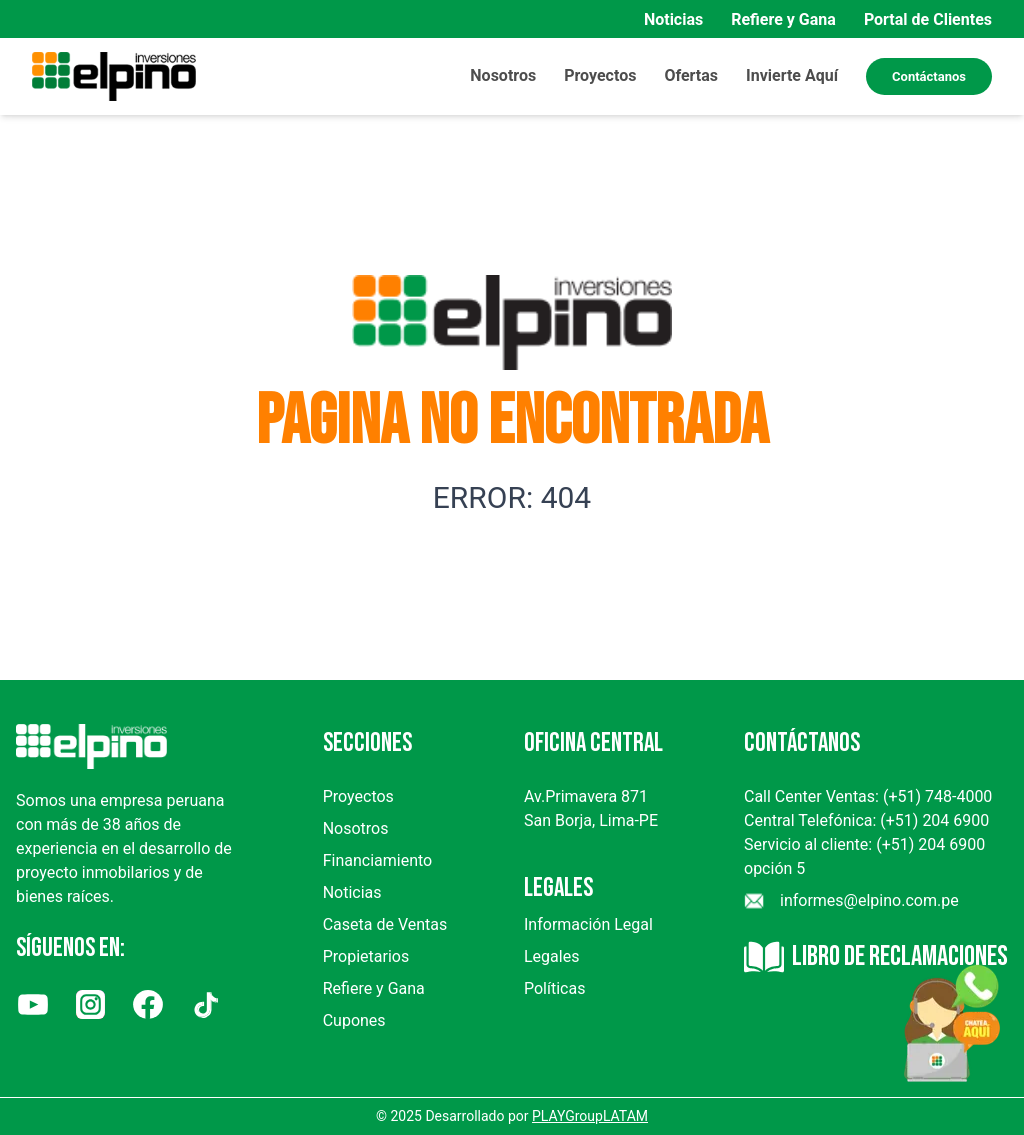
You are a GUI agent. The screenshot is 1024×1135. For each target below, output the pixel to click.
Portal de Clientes (928, 19)
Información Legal (588, 924)
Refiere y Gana (783, 19)
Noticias (673, 19)
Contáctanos (929, 76)
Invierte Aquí (792, 75)
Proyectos (358, 796)
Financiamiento (378, 860)
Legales (551, 956)
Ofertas (691, 75)
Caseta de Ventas (385, 924)
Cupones (354, 1020)
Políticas (554, 988)
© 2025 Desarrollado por (512, 1116)
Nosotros (503, 75)
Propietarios (366, 956)
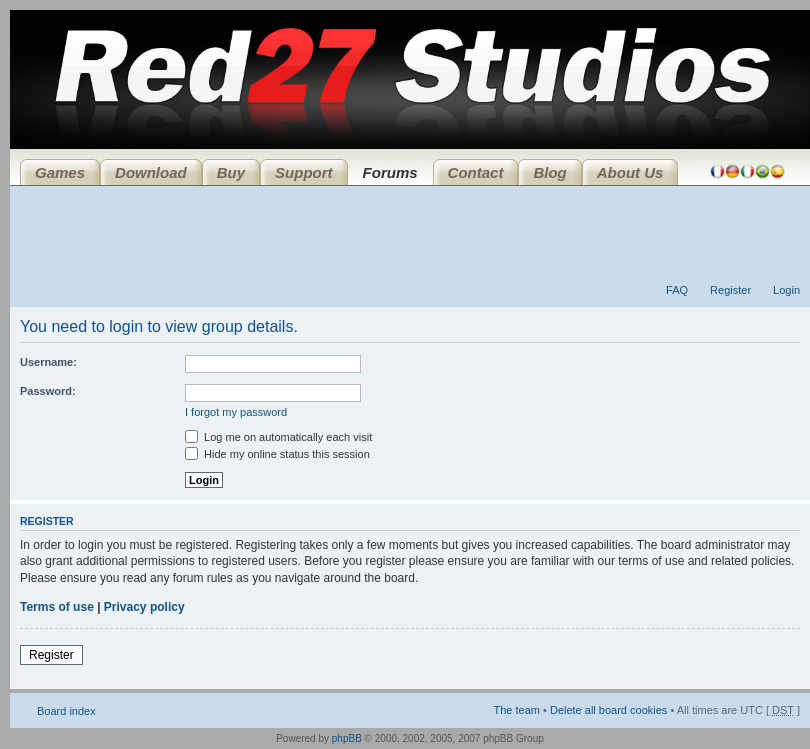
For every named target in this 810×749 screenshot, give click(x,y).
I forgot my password (236, 412)
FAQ (677, 290)
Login (786, 290)
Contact (476, 172)
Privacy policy (144, 607)
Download (151, 172)
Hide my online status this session (277, 454)
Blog (549, 172)
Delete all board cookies (608, 710)
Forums (390, 172)
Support (304, 172)
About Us (630, 172)
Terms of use (57, 607)
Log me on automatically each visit (278, 437)
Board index (66, 711)
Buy (231, 172)
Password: (48, 391)
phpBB (347, 738)
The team (517, 710)
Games (60, 172)
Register (730, 290)
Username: (48, 362)
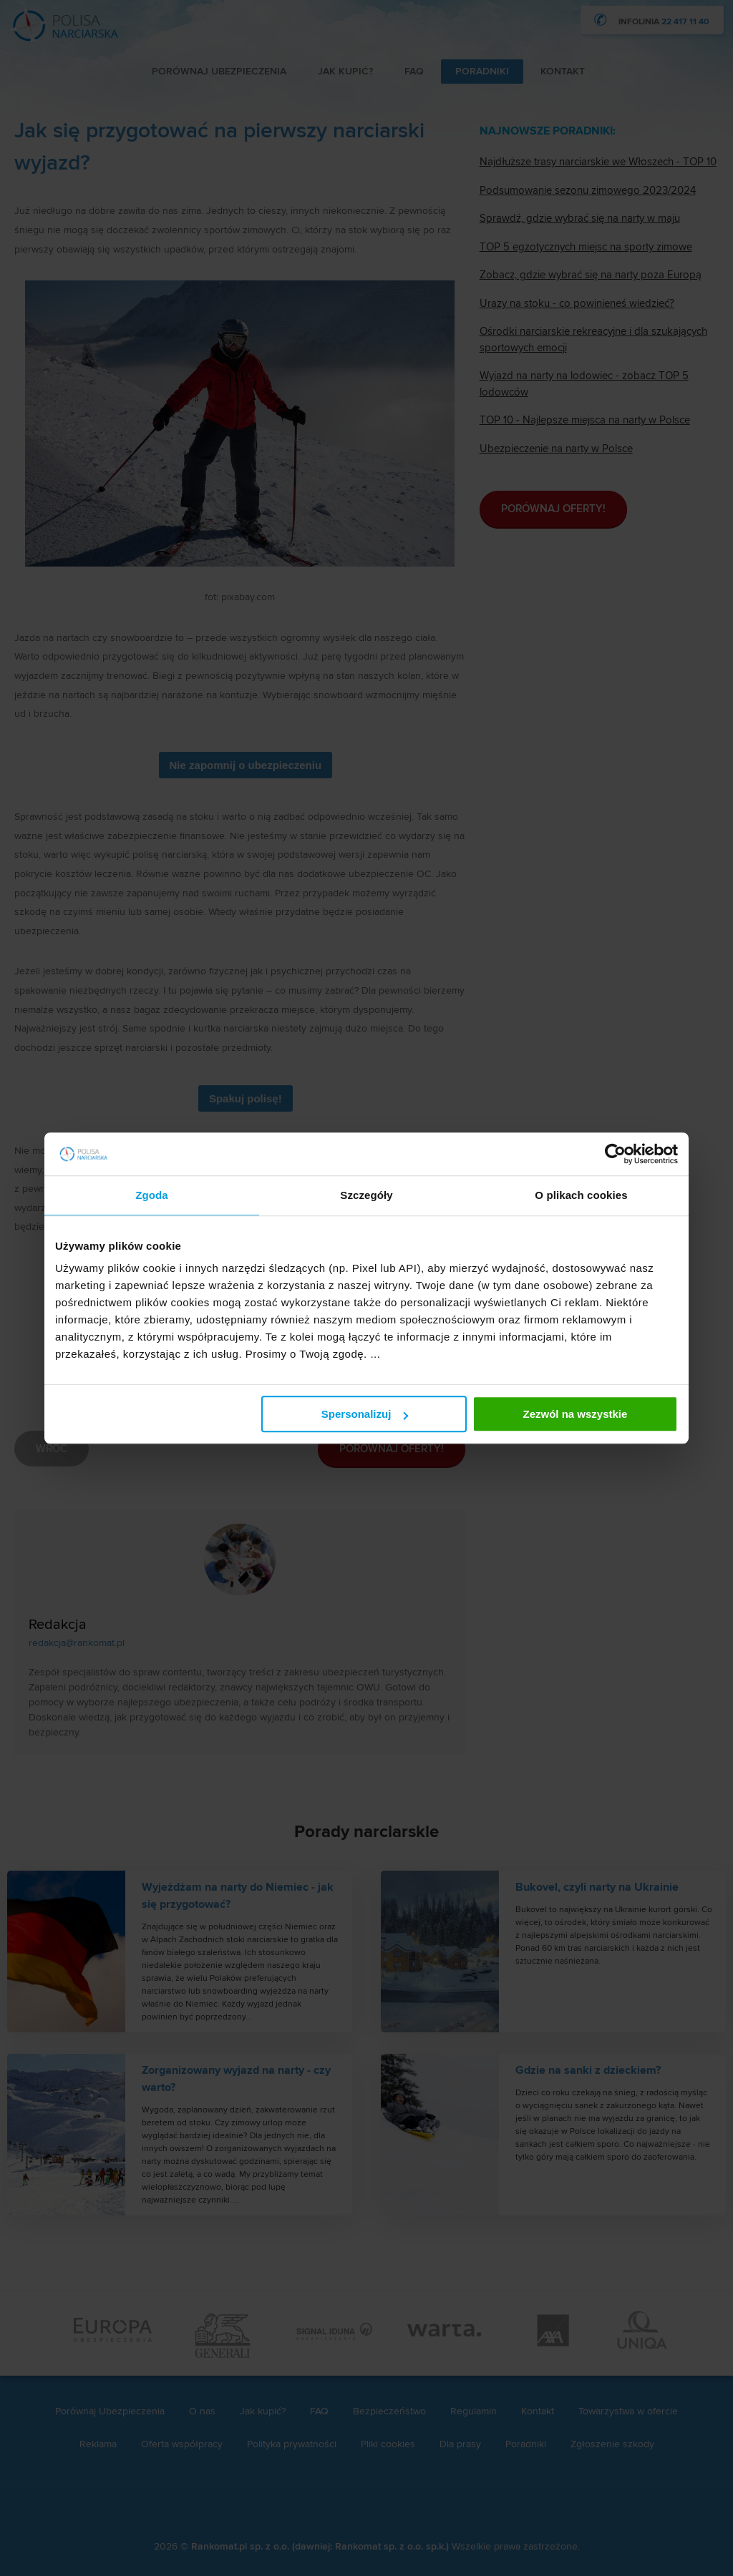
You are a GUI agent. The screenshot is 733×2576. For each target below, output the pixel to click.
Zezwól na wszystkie (575, 1414)
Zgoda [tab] (151, 1195)
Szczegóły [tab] (366, 1195)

= = =

* _Work task_
Count every line of the material above that holds the string "target", then state only the total.

* _Your response_
3